President Obama is at one of many crossroads. He, who now controls the predator drones that kill innocent and guilty alike without trial or appeal, who now must choose secrecy or openness, who now holds the keys to the torture cells still stocked with people of unjudged innocence, who now claims to steer the ship of state, can choose not to fight this battle. Having defeated that other half of the country in his election he now hopes to unite us and heal us.

But what if it is not possible to heal that contradiction between the nation that murders at will (and the half of the population that unquestionably supported the actions of Bush and his predecessors in tradition) and the nation that claims to stand for a higher vision?

I want universal healthcare. I want marriage equality. I want economic justice. I want green energy. I want all the promises that Obama has made. But if all of these things are going to be battles, then let the battle be joined now over torture, where the morality is clear.

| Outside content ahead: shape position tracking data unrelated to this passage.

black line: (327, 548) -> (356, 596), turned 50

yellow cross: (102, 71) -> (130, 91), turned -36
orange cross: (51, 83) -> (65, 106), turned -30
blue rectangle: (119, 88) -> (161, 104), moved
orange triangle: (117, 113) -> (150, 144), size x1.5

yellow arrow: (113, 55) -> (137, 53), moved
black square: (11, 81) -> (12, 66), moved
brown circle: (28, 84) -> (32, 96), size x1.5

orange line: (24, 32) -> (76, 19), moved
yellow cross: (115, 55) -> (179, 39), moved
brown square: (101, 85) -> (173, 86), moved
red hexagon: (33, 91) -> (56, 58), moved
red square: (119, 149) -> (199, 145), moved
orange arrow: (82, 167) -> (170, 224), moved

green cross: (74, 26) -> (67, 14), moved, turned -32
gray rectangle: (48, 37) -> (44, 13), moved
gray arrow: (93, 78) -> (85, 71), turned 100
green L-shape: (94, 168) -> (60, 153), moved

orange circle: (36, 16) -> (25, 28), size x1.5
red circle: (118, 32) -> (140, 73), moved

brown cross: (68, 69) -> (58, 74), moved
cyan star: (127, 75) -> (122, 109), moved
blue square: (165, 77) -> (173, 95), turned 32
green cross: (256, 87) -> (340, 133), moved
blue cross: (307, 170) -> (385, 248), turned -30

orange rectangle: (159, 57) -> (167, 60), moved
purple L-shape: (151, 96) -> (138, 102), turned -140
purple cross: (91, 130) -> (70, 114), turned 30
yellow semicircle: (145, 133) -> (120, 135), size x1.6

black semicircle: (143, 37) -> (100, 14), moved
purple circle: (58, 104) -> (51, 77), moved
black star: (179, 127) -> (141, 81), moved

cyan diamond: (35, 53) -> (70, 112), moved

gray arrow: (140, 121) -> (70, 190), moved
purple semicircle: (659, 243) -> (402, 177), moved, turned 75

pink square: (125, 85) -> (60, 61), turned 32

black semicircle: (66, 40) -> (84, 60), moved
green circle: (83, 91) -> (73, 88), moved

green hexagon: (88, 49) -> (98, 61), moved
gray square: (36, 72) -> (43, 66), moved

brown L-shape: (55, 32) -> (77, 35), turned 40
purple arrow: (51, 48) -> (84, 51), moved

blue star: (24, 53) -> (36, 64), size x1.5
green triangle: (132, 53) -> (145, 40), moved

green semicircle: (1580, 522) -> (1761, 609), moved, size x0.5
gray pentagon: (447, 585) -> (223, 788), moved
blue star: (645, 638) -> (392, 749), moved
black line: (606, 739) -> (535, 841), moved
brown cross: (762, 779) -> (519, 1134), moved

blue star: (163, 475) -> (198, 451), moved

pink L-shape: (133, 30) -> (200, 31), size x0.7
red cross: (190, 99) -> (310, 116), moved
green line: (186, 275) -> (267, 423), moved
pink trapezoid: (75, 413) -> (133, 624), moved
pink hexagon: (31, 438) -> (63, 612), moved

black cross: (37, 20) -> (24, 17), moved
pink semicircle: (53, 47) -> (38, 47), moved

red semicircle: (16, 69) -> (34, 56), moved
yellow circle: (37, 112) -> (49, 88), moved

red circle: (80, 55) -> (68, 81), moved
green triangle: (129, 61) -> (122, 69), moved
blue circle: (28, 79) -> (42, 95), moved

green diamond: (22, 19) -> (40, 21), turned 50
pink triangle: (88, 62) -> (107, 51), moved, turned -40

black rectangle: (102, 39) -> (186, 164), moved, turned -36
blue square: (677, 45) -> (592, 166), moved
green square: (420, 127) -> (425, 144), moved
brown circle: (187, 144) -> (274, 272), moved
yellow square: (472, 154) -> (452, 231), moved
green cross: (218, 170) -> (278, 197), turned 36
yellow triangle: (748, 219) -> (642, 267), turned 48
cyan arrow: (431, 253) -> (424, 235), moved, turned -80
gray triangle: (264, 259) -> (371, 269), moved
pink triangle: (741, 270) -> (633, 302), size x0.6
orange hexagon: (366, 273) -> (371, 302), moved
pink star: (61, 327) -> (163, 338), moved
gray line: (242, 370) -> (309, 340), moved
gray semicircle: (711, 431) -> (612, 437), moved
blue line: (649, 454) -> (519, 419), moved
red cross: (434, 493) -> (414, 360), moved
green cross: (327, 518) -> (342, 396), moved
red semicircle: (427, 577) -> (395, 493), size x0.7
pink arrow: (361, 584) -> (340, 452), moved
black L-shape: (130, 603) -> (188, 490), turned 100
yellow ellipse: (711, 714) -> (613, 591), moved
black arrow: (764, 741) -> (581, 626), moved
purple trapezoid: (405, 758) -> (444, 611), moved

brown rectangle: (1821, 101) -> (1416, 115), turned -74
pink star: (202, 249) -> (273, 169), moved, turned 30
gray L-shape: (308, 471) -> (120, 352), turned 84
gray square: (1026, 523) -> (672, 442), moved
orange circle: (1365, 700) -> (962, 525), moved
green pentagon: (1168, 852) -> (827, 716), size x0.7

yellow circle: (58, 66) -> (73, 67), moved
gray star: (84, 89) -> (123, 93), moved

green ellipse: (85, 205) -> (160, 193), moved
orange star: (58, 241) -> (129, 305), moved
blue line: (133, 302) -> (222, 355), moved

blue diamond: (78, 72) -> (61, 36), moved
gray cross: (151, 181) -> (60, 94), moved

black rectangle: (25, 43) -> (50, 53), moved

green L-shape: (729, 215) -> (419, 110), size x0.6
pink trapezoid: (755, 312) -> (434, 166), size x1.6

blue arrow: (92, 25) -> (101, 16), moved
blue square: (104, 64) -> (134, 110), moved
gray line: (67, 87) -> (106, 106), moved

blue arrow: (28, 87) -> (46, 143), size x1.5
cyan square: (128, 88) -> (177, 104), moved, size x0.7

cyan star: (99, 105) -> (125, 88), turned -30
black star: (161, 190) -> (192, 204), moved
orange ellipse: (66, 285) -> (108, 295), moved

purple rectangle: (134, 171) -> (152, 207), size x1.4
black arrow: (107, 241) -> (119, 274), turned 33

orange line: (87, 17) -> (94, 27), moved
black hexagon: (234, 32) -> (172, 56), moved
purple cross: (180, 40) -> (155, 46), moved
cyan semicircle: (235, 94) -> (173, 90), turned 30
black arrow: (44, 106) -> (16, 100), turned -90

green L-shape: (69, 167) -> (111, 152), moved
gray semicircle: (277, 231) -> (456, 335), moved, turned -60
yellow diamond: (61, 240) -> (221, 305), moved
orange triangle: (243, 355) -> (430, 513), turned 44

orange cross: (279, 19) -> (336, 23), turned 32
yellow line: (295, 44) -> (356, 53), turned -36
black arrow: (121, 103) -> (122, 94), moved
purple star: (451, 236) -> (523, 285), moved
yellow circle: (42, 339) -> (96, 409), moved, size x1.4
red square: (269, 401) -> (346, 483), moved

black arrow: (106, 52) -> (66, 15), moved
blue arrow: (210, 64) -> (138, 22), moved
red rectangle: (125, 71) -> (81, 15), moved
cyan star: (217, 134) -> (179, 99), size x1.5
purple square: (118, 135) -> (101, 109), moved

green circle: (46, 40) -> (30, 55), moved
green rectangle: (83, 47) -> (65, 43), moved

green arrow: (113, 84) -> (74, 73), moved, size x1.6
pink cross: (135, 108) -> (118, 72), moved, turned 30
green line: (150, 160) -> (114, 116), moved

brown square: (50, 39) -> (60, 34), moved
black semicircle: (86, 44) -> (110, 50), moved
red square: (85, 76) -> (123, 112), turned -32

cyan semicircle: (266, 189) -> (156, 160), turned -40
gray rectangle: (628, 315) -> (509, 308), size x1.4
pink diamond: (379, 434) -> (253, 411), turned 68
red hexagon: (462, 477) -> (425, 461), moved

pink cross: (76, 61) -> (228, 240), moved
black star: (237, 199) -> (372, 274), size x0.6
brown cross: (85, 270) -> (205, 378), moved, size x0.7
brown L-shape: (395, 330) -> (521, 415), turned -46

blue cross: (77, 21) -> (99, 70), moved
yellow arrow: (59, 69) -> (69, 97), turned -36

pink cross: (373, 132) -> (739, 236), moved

If Obama is going to need more allies in the fight for a new more humane future, let him win them by repudiating completely the past and dismantling its machinery of murder. That intolerant, militaristic, backward, corrupt less-than-half of America is not monolithic. Let them be called out.

The United States has done terrible terrible things. They didn't start with Bush and they didn't end with him leaving office. We will win nothing if at every step we allow the forces of reaction to call the tune, to threaten, merely by their presence, to derail the cause of justice.

The previous administration must be held accountable, and responsible, for its crimes. Whether its judges or bureaucrats or interrogators or George Bush himself, the guilty must be punished. President Obama is wrong to reject that path.